Crude fell 4.6 percent in New York. The proposal to cap output at January levels puts “unrealistic demands” on Iran, Bijan Namdar Zanganeh said Tuesday, according to the ministry’s news agency Shana. Saudi Arabia and Russia, the world’s two biggest crude producers, agreed to the freeze on condition other major producers, notably Iran and Iraq, follow suit. Saudi Arabia isn’t cutting output, the kingdom’s oil minister, Ali al-Naimi, said at the IHS CERAWeek oil conference in Houston.
“Zanganeh and Naimi have managed to deflate traders’ expectations that there would be an agreement to cut production anytime soon,” said Michael Lynch, president of Strategic Energy & Economic Research in Winchester, Massachusetts. “There’s a lot of hard bargaining and additional economic pain that’s going to have to occur before an agreement is reached.”
Oil is down about 14 percent this year on speculation a global glut will persist amid the outlook for increased exports from Iran and brimming U.S. stockpiles. Iran will add more output capacity than any other member of the Organization of Petroleum Exporting Countries over the next six years as it seeks to regain lost market share after the removal of sanctions, according to the International Energy Agency.
West Texas Intermediate for April delivery slipped $1.52 to close at $31.87 a barrel on the New York Mercantile Exchange. It was the biggest decline Feb. 9. The March contract rose $1.84 to expire at $31.48 Monday, the highest for front-month prices since Feb. 4.
Futures extended losses after the settlement when the American Petroleum Institute was said to report U.S. crude supplies rose 7.1 million barrels last week. WTI traded at $31.24 at 4:38 p.m.
Brent for April settlement dropped $1.42, or 4.1 percent, to $33.27 a barrel on the London-based ICE Futures Europe exchange. The European benchmark crude closed at a $1.40 premium to WTI.
The six worst performers on the S&P 500 Tuesday were energy companies. The S&P 500 Oil & Gas Exploration and Production Index fell 4.4 percent.
“Not many countries are going to deliver” even if they promise supply curbs, al-Naimi said. An accord last week to freeze the oil production of Saudi Arabia, Russia, Qatar and Venezuela at January levels is “not like cutting production, that’s not going to happen.”
Instead, high-cost producers will have to “lower costs, borrow or liquidate” to cope with the slump in oil prices, al-Naimi said, adding that he doesn’t know when the current rout will end. This is a “more efficient” way for the market to rebalance than cuts by low-cost producers like Saudi Arabia, which would only delay the “inevitable reckoning” needed for supply and demand to realign, he said.
Questionable Agreement
“It’s hard enough getting two people to agree, much less a large number of competing countries,” said Michael Corcelli, chief investment officer of hedge fund Alexander Alternative Capital LLC in Miami. “Any deal that can be agreed to would be questionable because of the lack of trust.”

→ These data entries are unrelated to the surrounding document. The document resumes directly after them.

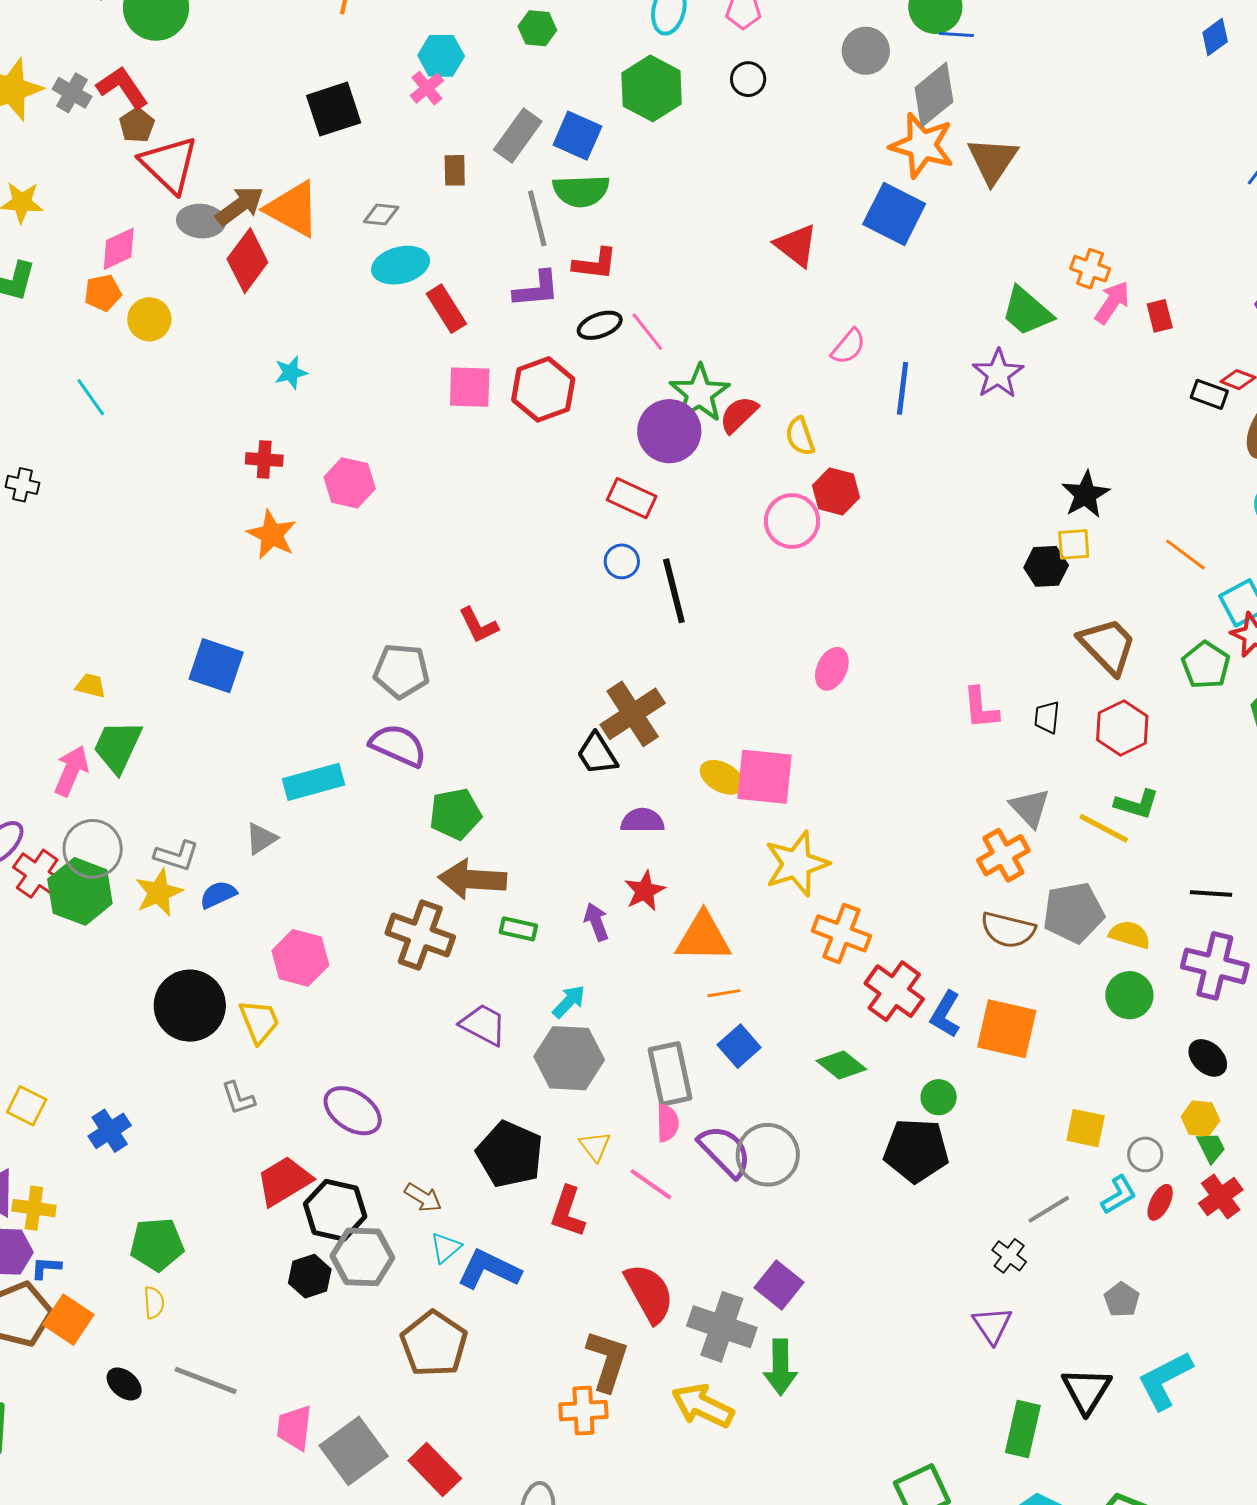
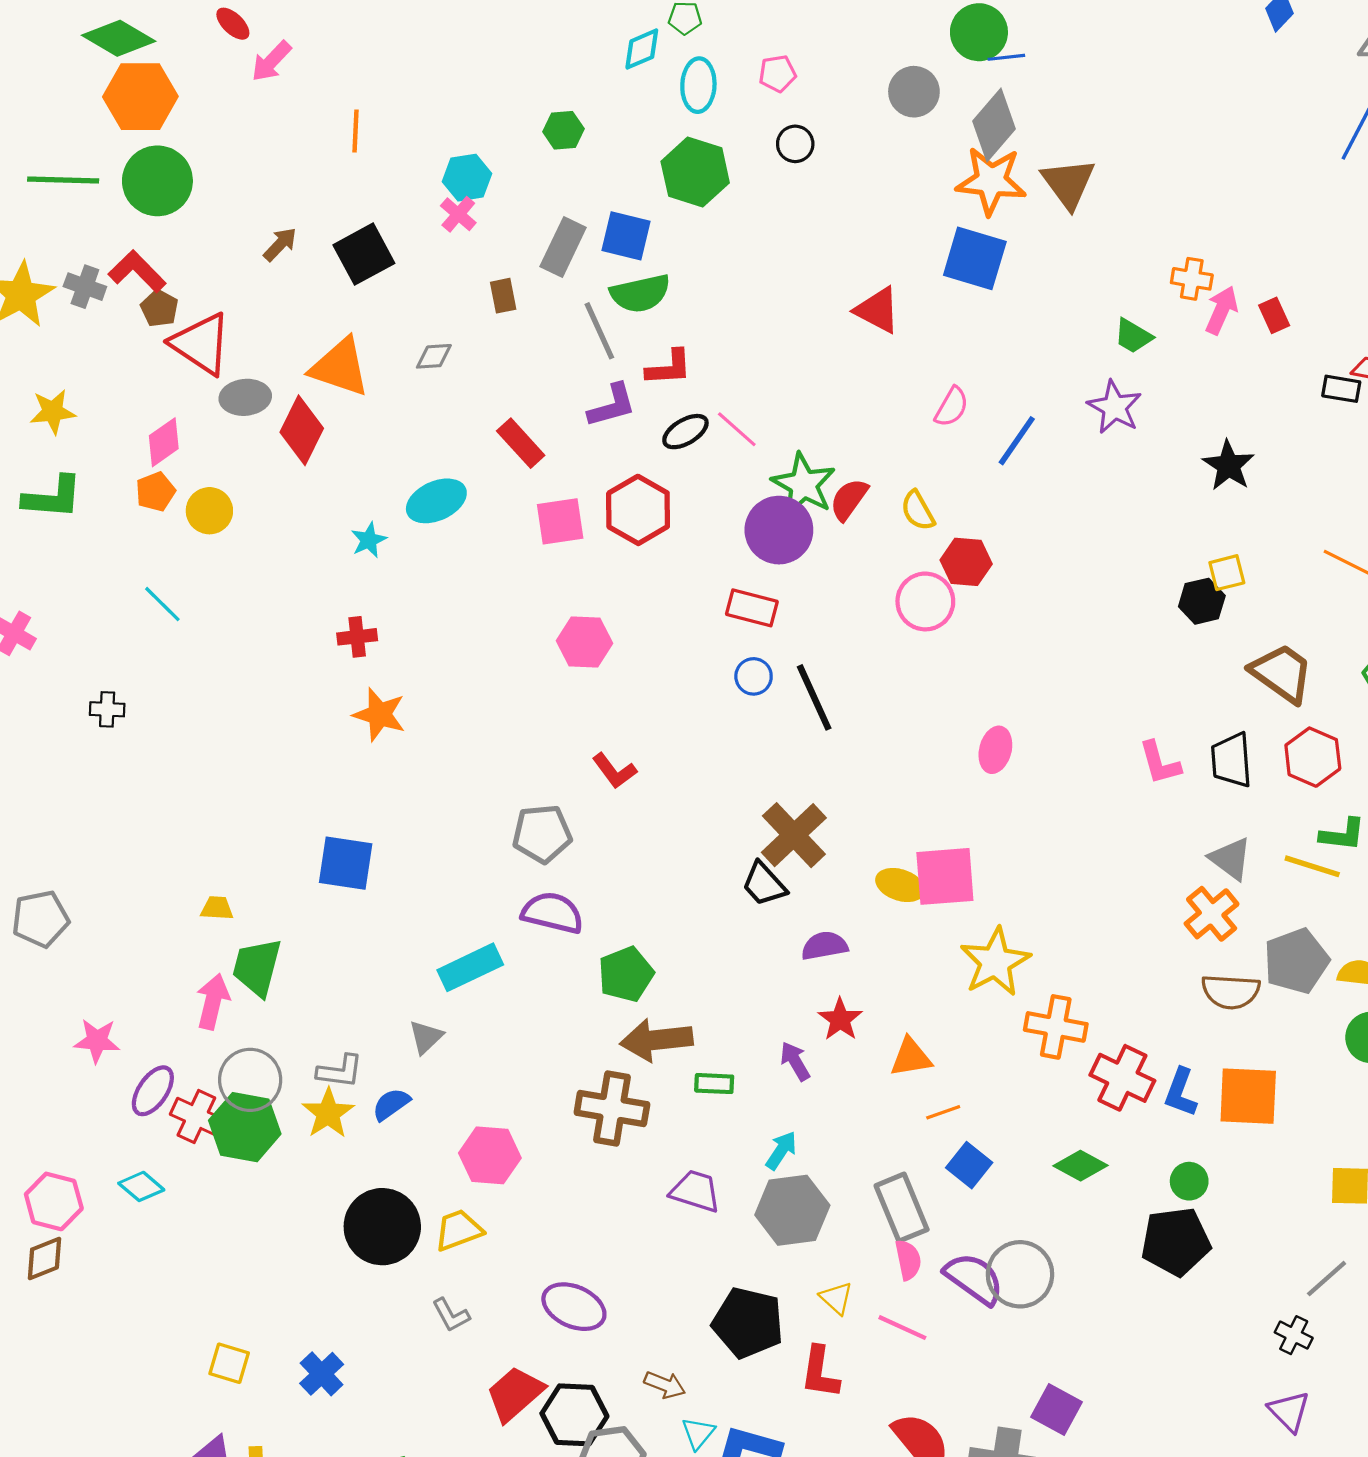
brown arrow: (240, 206) -> (280, 244), moved, size x0.7
cyan ellipse: (401, 265) -> (436, 501), moved
green trapezoid: (1027, 311) -> (1133, 336), size x0.7
blue line: (903, 388) -> (1017, 441), turned 38
pink hexagon: (350, 483) -> (584, 642), moved
black star: (1085, 495) -> (1228, 465), moved
black trapezoid: (1047, 717) -> (1231, 760), size x1.6
orange triangle: (703, 937) -> (911, 1057), size x0.7
yellow trapezoid: (259, 1021) -> (458, 1230), turned -78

Oil has slumped more than 50 percent since Saudi Arabia led OPEC’s decision in November 2014 to maintain output and defend market share against higher-cost U.S. shale producers. The resilience of the shale sector and increase in Russian production to post-Soviet highs helped expand the global glut.
“U.S. shale output is going to decline,” said Sarah Emerson, managing director of ESAI Energy Inc., a consulting company in Wakefield, Massachusetts. “Everyone seems to think it will happen tomorrow, but it takes time. It has already started and later this year production will be considerably lower.”
Ample Inventories
Global oil stockpiles will keep accumulating into 2017 as supply continues to exceed demand, capping any price recovery, the IEA said in its medium-term report on Monday.
U.S. inventories probably expanded 3.25 million barrels from the highest level in more than eight decades, according to a Bloomberg survey before government data on Wednesday. Supplies of gasoline and distillate fuel, a category that includes diesel and heating oil, fell, the analysts said.
March gasoline futures fell 3.4 percent to close at 96.63 cents a gallon. Diesel dropped 3.1 percent to $1.0221, the lowest settlement since Feb. 11.